The author’s analyses is based on his personal biomarkers of two million data within 8.5 years (3,124 days) has further proven a simple and clean conclusion that has already been observed by many clinical physicians and healthcare professionals from their patients.

1. Hsu, Gerald C (2020) “Clinic Case A using big data analytics and spatial analysis to investigate the triangular dual-correlations among weight, glucose, blood pressure via GH-Method: math-physical medicine (No. 041).”

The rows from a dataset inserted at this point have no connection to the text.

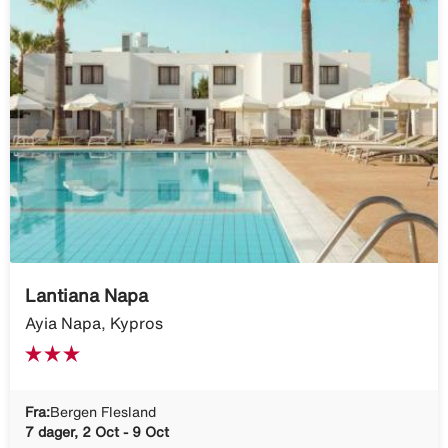
Lantiana Napa
Ayia Napa, Kypros
Fra:
Bergen Flesland
7 dager, 2 Oct - 9 Oct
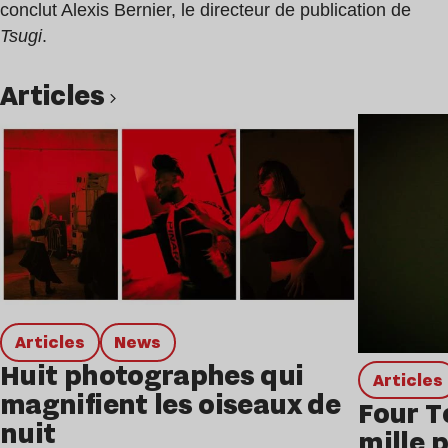
conclut Alexis Bernier, le directeur de publication de
Tsugi
.
Articles
Lire l’article
Articles
news
Huit photographes qui
Articles
magnifient les oiseaux de
Four T
nuit
mille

2. Hsu, Gerald C (2020) “Using GH-Method: math-physical medicine to investigate the triangular dual-correlations among weight, glucose, blood pressure with a Comparison of 2 Clinic Cases (No. 043).”
3. Hsu, Gerald C (2020) “Using GH-Method: math-physical medicine to investigate the HbA1C’s role in triangular relationships among HbA1C, Weight, and Blood Pressure (No. 55).”
4. Hsu, Gerald C (2020) “Investigation of the triangular dual-correlations among weight, glucose, blood pressure using 6.5 years data using GH-Method: math-physical medicine (No. 299).”